In de ToverWijzer starten we reeds in het vierde leerjaar met het vak Frans. Dit geeft ons meer tijd om de leerstof op een ervaringsgerichte, proefondervindelijke manier aan te brengen en te interioriseren: ‘En route!’

 

g. Workshops

Elke week op vrijdagnamiddag krijgen de leerlingen van de lagere school workshops, de kleuters één keer per maand; bakken, tuinieren, gezonde voeding, metsen, theater, techniek, muziek, beeldende kunst, bouwen, verkeer, … Het kunnen eenmalige activiteiten zijn of projecten waaraan meerdere weken wordt gewerkt.

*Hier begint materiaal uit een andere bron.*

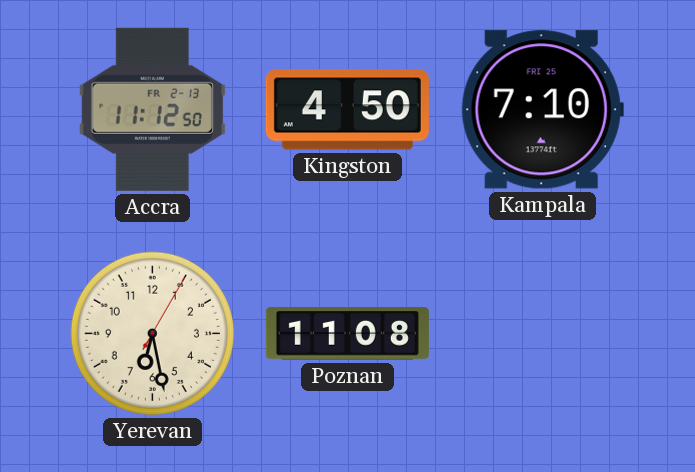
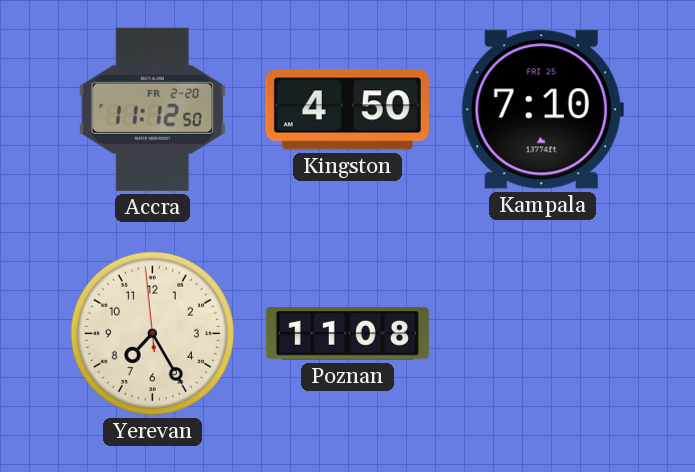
Accra date: FR 2-13 -> FR 2-20
Yerevan: 6:28 -> 7:24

Tijdens deze projecten ontwikkelen de kinderen zowel intellectuele, sociale als creatieve en ambachtelijke vaardigheden.
Er wordt steeds klasoverschrijdend gewerkt.

 

h. Forum/ Toonmoment

Een leerproces bestaat altijd uit drie fasen; de analytische fase, de synthese-fase en de integratiefase. In de analytische fase gaat het kind doorheen de informatie, waar nodig begeleid door de leerkracht. In de synthese-fase wordt de leerstof ‘samen-gevat’. De derde fase, de integratiefase, wordt echter vaak overgeslagen. In deze fase geeft het kind expressie aan wat het heeft geleerd. Dit kan zijn in de vorm van een presentatie, een kunstwerk, een lied, een tekst, een toneel, …

Op het maandelijks forum voor ouders, grootouders, broers en zussen… tonen de kinderen wat ze geleerd hebben op een eigen, individuele manier.

 

i. Bij het aanbieden van kennis wordt de relatie met het geheel gelegd

Het is voor leerlingen ontzettend belangrijk dat ze weten waarom ze iets leren. Bij alles wat aan leerstof wordt aangereikt, wordt de link gelegd met het grotere geheel, zodat het voor de leerlingen duidelijk wordt waarom het voor hen persoonlijk zinvol is deze materie onder de knie te krijgen, waar ze zich bevinden in het leerproces hiervan en waar ze naartoe werken. Het geheel wordt zichtbaar gemaakt door bijvoorbeeld het jaaroverzicht van de leerstof visueel voor te stellen in de klas.